That's actually one of the issues I like McCain. He's got a loooooooong record of fighting earmarks and promisis to throw nasty vetos at anything crossing his desk with them in it.Tsukiyumi wrote:sunnyside wrote: I still can't understand how that's even allowed. "Let's vote on subject A. Oh, wait, the senator from *insert state name* wants to add subject B to the same vote... Uh, NO! We'll vote on subject B seperately, as it has no bearing or connection to subject A." Wow. That was hard.
They shouldn't be allowed to toss whatever crap they want onto an unrelated bill. Hell if they'd ever vote to make that a law, though...
I googled to actually see how Hillary and Obama do and found this.
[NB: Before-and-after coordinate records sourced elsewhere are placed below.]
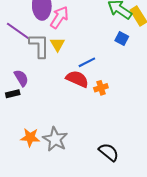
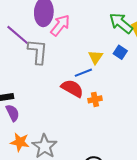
yellow triangle: (57, 44) -> (95, 57), moved
purple semicircle: (21, 78) -> (13, 113), moved

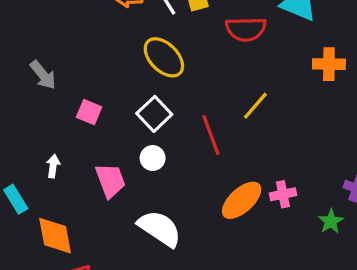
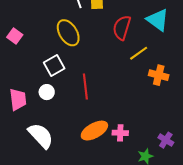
red semicircle: (246, 29) -> (122, 28), turned 95
orange cross: (329, 64) -> (159, 75), moved
yellow line: (255, 106) -> (139, 53), moved
pink square: (89, 112) -> (15, 36), moved

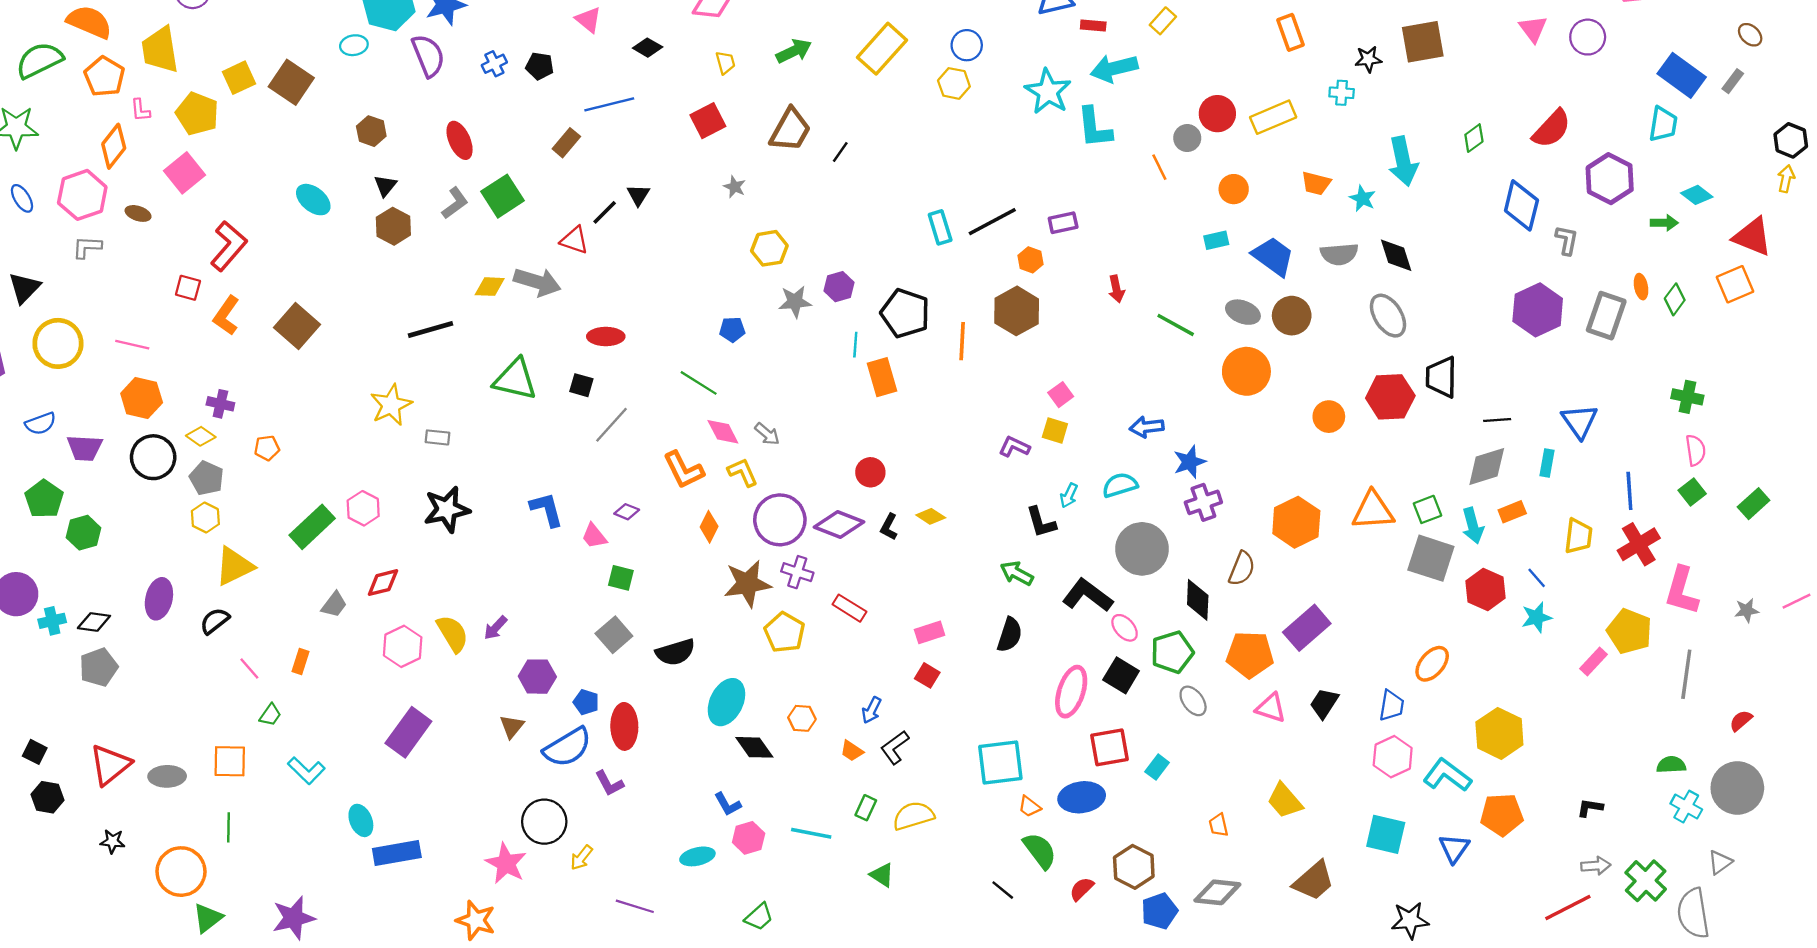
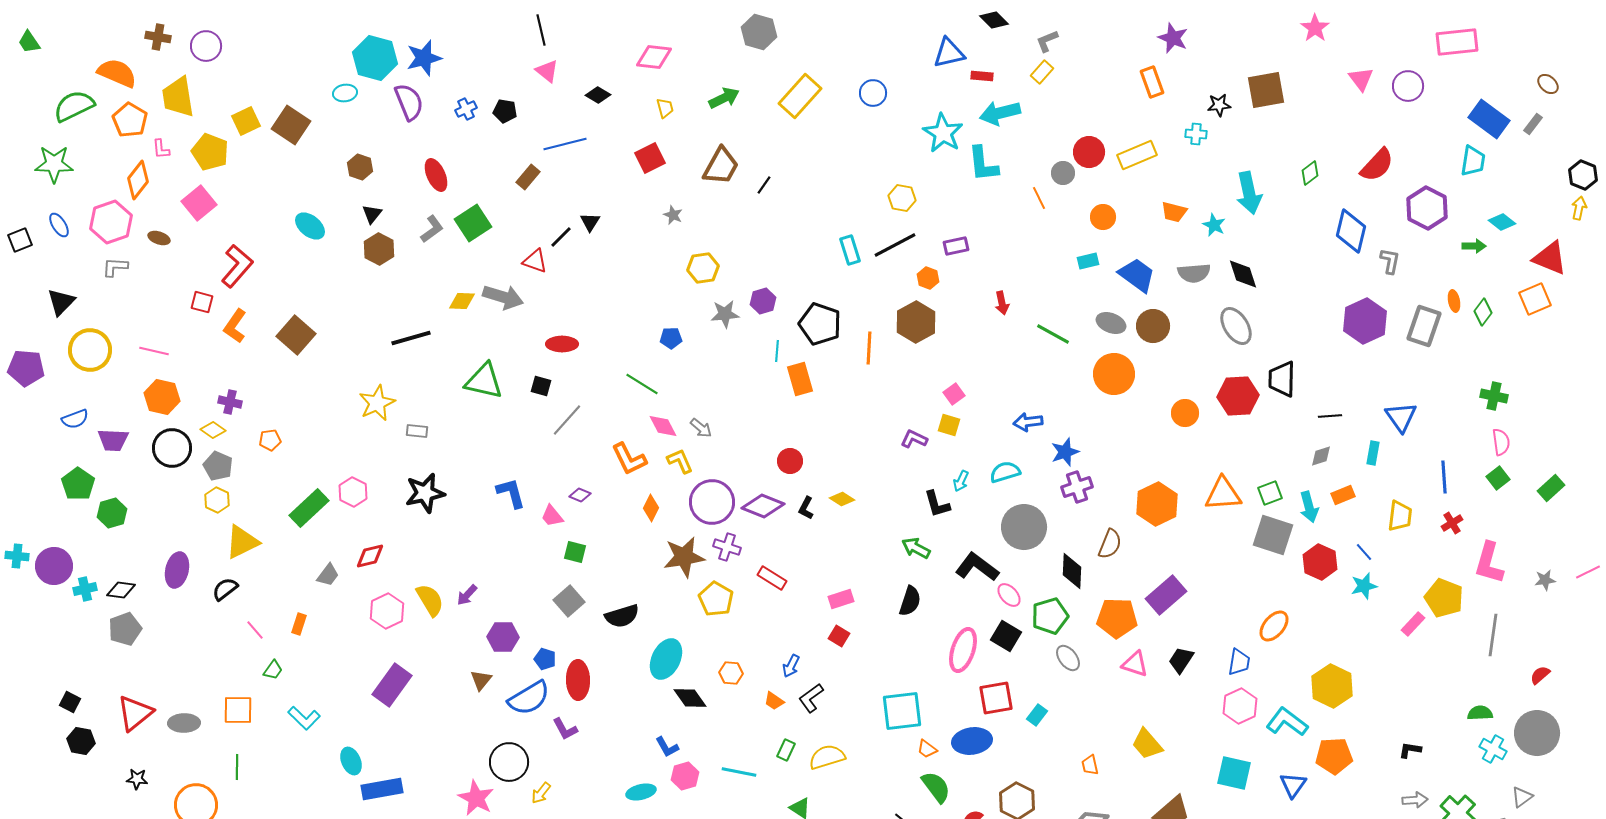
yellow hexagon: (954, 83) -> (902, 198), moved
gray diamond: (1487, 466) -> (1321, 456), size x0.6
red cross: (1639, 544) -> (1452, 523), size x0.6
http://thehill.com/leading-the-news/cli ... 06-13.html
And this.
http://firstread.msnbc.msn.com/archive/ ... 32145.aspx
And I think this might speak to the experience issues. Both Hillary and Obama use earmarks for further their agenda and bring money to their States, however from the first article Hillaries political clout and ability to build political alliances makes her a heck of a lot better at it. It would seem she out porks Obama by something like 6 to 1 cash wise.
Can we really be that confident Obama can pass all the stuff he says he will if he can't "bring home the bacon" very well? I mean he does a little. Getting in 65 million for Chicago's commuter rail system.
(Note that Obama doesn't oppose earmarks. His thing is that they should be disclosed and transparent).